From the entries that follow, copy each line in which "магазина" appears.

• Data to use:
════════════════

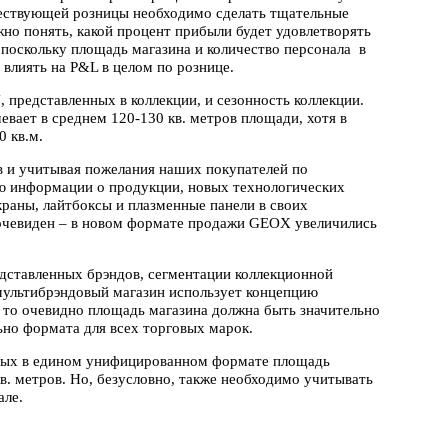
ествующей розницы необходимо сделать тщательные
жно понять, какой процент прибыли будет удовлетворять
поскольку площадь магазина и количество персонала в
т влиять на P&L в целом по рознице.
 представленных в коллекции, и сезонность коллекции.
вает в среднем 120-130 кв. метров площади, хотя в
 кв.м.
в и учитывая пожелания наших покупателей по
ию информации о продукции, новых технологических
раны, лайтбоксы и плазменные панели в своих
 очевиден – в новом формате продажи GEOX увеличились
едставленных брэндов, сегментации коллекционной
 мультибрэндовый магазин использует концепцию
, то очевидно площадь магазина должна быть значительно
ьно формата для всех торговых марок.
ных в едином унифицированном формате площадь
в. метров. Но, безусловно, также необходимо учитывать
але.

════════════════

• Worked solution:
поскольку площадь магазина и количество персонала в
, то очевидно площадь магазина должна быть значительно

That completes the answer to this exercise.